Feels like I've been treading water in the same place for so long now, maybe this other blog journey will be the current I'm meant to catch and float away on.

I hope to post three or four days a week at this other site, so myscarletletters may continue to be sporadic. Please keep checking in on me here. Often.

I hope you'll read Less is Bliss and let me know what you think......see you soon. Love you!

01 April 2010

Solve for X and Why

I was born without the Relief gene.

The capacity to fully feel relief eludes me.

I noticed this phenomenon years ago. I experienced a couple of notable personal accomplishments with which I had struggled for an obnoxiously long time and then indeed managed to fully accomplish. "Whew!" Right?

No, instead of feeling that whole body rush of “Holy Shit! I’m done. I did it!” that I anticipated, I felt nothing. Nothing. Flat. Without emotion of any sort. Why is that?

I went back to college in 2000/2001. I did the Barbie-predictable thing; I took the classes I dreaded most, first. Math classes. Two of them. They were both lab classes so I was riding completely on my own motivation. Yikes.

I did not look forward to the math classes. Although I am pretty good at math, there is no joy in it for me. Okay, there might have been a little tiny bit of joy in it for me. Well there it is, I said it. I get math joy sometimes. So what?!

The thing that gives me a little shiver about math is: either you’re right and it’s done.
Or you’re not and you’re not. There is a peaceful place at the end of every correctly worked math problem for me.

I struggled with those two classes. They were set up so you work at your own pace. There were some weeks when my pace could have only been captured by time-lapsed photography. And aside from those regular weeks, it was an especially intense and eventful year.

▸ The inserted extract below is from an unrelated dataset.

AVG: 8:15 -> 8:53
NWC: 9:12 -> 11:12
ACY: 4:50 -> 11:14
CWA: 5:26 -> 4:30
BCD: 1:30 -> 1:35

  • In February 2001, our latest, local earthquake occurred as I sat in that class. Or more accurately, stood at the teacher’s desk begging for help. (This was just prior to the campus being evacuated and me sprinting to my car and driving QUICKLY to get to my kids. They were about forty minutes away and intellectually I knew they were okay, but I’ve never felt so far away from anyone in my life. Before or since.) And now back to our regularly scheduled program…
  • In June of 2001, my son and I were rear ended and pushed into the car ahead of us. Totaled our burgundy, angular Buick La Sabre. (The saddest part of that day was having to down-grade to a stupid, 4-cylinder Pontiac Grand Am. I hated, hated, hated that car!) Both small but stressful traumas.
  • Then September 11, 2001. It was such an emotional year.

I plugged away at math through out. I worked hard adding, subtracting and other fancy math stuff. Near the end, I could taste the relief ahead. I fantasized nightly about it. I planned a little personal celebration purchase. Something to commemorate.

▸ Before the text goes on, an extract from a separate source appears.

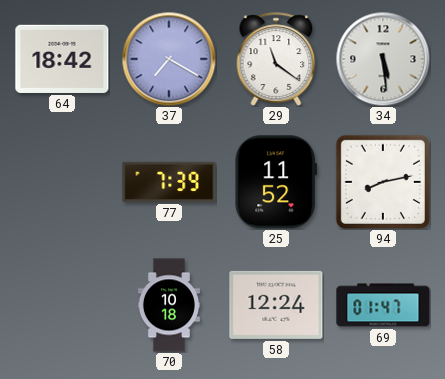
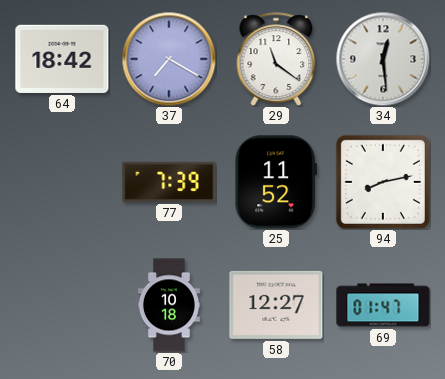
34: 5:29 -> 12:29
58: 12:24 -> 12:27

After the final test, I picked out some pretty hippy dippy dangly pink earrings at a local Crafter’s Mall. I knew I’d think of my accomplishment every time I wore them.

I still have them but now when I look at them, their color seems dingy with negative association.

The wash of relief I longed for, I worked hard for. I trudged through quadratic equations and stupid story problems where people riding trains were headed straight at each other for that anticipated joy. But it never, ever came.

I knew what it should have felt like, what it was supposed to feel like. Intellectually I knew, but emotionally, nothing. I had worked so hard. I was robbed. Who do I talk to about that?

It wasn’t like other things in my life where I'd had the clear sense that I was repressing something and not allowing myself to feel. No, this time I stood still and looked all around. Inside and out. Under stuff. Nothing. The relief was no where to be found.

I don’t wear those earrings often. The memory of non-relief comes flooding back. The flat void of lack. Absence. Disappointment.


I’d noticed it before those math classes and I’ve recognized it many times since. Over time, it's worn me down and I’ve come to allow that it's just the way it is. Some people are born with the capacity to feel the genuine joy of relief and I’m not. When I finish some momentous task that has weighed me down for a prolonged time, I simply move on to the next thing under which I am to be weighed down. I just get dressed in the stress of whatever is next up on the list. Isn't this a terrible system? Man!

I hate when I start a blog post thinking there is going to be some lighthearted, humorous slant to enjoy in the words to come but instead it morphs into a "Look Mom, the brakes must be out in that dump truck that's flying uncontrollably down the curvy mountain road and headed straight for that small woman waving her hands because the bridge is out over the wild river below!" slant instead.

Do you think feeling relief can be a learned behaviour? Do you think spelling some words with an unnecessary 'u' makes me cool?